Leur largeur devait être supérieure à la longueur de deux pins couchés, de façon à ne pas transmettre les flammes en cas d’incendie. Des équipements spécifiques de lutte furent construits: tours d’observation, bassins de stockage d’eau, chemins, …
Le nombre d’incendies et leur gravité décrut considérablement depuis les dernières catastrophes des années 1950 et 1960.
Le gemmage disparut peu à peu, face à la concurrence des produits pétroliers se substituant à la colophane et à l’essence de térébenthine. La forêt landaise, gérée mécaniquement, ne génère plus qu’une fraction minime des emplois créés au XIXè siècle entraînant son dépeuplement progressif.
Dans les années 1970, certaines parties de la forêt furent déboisées pour faire place à des exploitations agricoles intensives (notamment pour la culture du maïs, grand consommateur d’eau).
En 1999, la tempête provoqua des dégâts considérables dans la forêt des Landes. En 2009, la tempête Klaus créa des chablis coûteux à résorber et propices à la propagation des incendies (60% des arbres furent touchés).

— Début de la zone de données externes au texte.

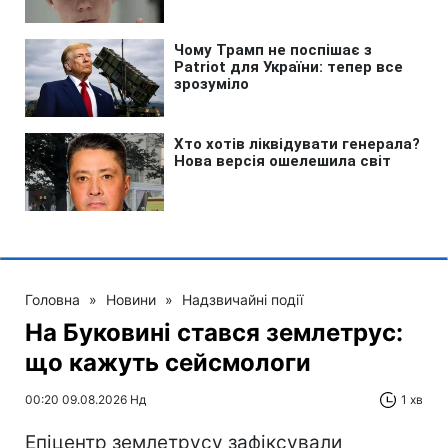
Головна
»
Новини
»
Надзвичайні події
На Буковині стався землетрус:
що кажуть сейсмологи
00:20 09.08.2026 Нд
1 хв
Епіцентр землетрусу зафіксували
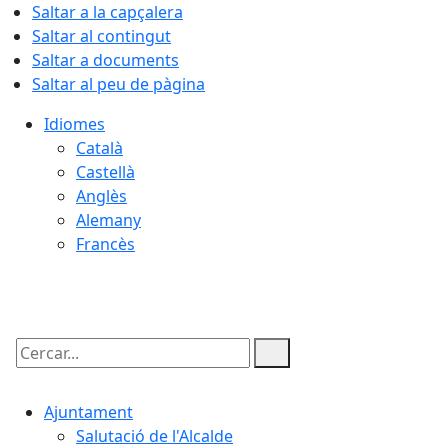
Saltar a la capçalera
Saltar al contingut
Saltar a documents
Saltar al peu de pàgina
Idiomes
Català
Castellà
Anglès
Alemany
Francès
09.08.2026 | 10:46
Cercar:
Ajuntament
Salutació de l'Alcalde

Des remise en cause de la sylviculture apparurent, certains propriétaires tentant de reconvertir leurs terrains (agriculture intensive, production d’énergie solaire…).
Aujourd’hui, la forêt des landes, à près de 80 % privée a une surface d’environ un million d’hectares, dont les 9/10 sont constitués de pins maritimes. Les forêt des vestiges du boisement post-glaciaire constituées de chênes, d’aulnes, se bouleau, se saule, se houx se trouvent au bord des cours d’eau, terrains particulièrement biens drainés.
Les questions liées à la monospécificité de la forêt landaise
Monospécifique, la forêt des Landes est fragile face aux aléas climatiques et aux risques de pullulation d’espèces invasives ou déprédatrices (champignons, insectes…). Judicieuse économiquement à court terme, son bilan écologique n’est pas optimal
Cette monoculture entraîne une « podzolisation » du sol (stérilisation de la couche arable du sol par le lessivage systématique des substances nutritives qui s’y trouvent). À une certaine profondeur, les substances emportées se concentrent et forment de l’alios, le sol y est dur et imperméable comme de la pierre.
Comparée aux autres types de forêts, celles composées uniquement de conifères ont une biodiversité très pauvre, car leur litière est toxique. Les résineux sont généralement des arbres pionniers. Dans la nature, la forêt de résineux offre un couvert qui permet, lorsque le climat est favorable, l’établissement de feuillus acidophiles dont la litière n’est pas toxique, ce qui attire une grande biodiversité. Pour restaurer ces sols, les feuillus sont incontournables, ce qui n’est pas le cas actuellement. Les racines de 1ha de pins maritimes aspirent 45 t d’eau de la nappe phréatique par 24 h évapo-transpirée par la partie aérienne de l’arbre.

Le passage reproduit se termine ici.